7 thoughts on “Semiconductor maker planning $1.8B plant, 750 jobs in Indiana”
They lost money in the first quarter? Hmm!
Yet more economic fascism comes to the Heartland via the IEDC and Todd Young:
IEDC incentives aren’t needed if the state of Indiana is a place that companies WANT to relocate to.
TIF incentives aren’t needed if the state of Indiana is a place that developers know that they can make money in.
What have politicians done in the state of Indiana to enable either of those? Continual tax cuts and “running a surplus” at the expense of needed investments in the future just perpetuate the need for more incentives.
Joe, is it possible that IEDC exists so cronies can float back and forth between government and private sector more easily, including the “libertarian” publisher of this newspaper, and TIF exists so lying scoundrels like Henry Mestesky can play SimCity?
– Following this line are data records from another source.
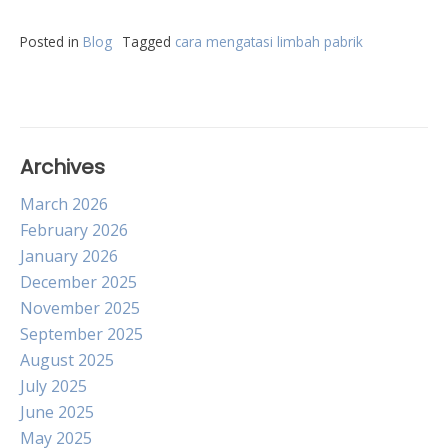
Posted in
Blog
Tagged
cara mengatasi limbah pabrik
Archives
March 2026
February 2026
January 2026
December 2025
November 2025
September 2025
August 2025
July 2025
June 2025
May 2025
This is great for Hoosiers! As far as a Q1 loss, most startups lose money. Tesla just earned their first “true” profit (without aid of emissions credits from government) and they have been in business for years. This is clean manufacturing that fuels technology-driven high-paying jobs, making products with high demand that will continue to be in high demand. Unfortunate we live in an age when some are so cynical and/or politically biased that they criticize good news.
Quote: Unfortunate we live in an age when some are so cynical and/or politically biased that they criticize good news.
Don’t we, though, Mark H? Joe B. would complain about being hung with a new rope.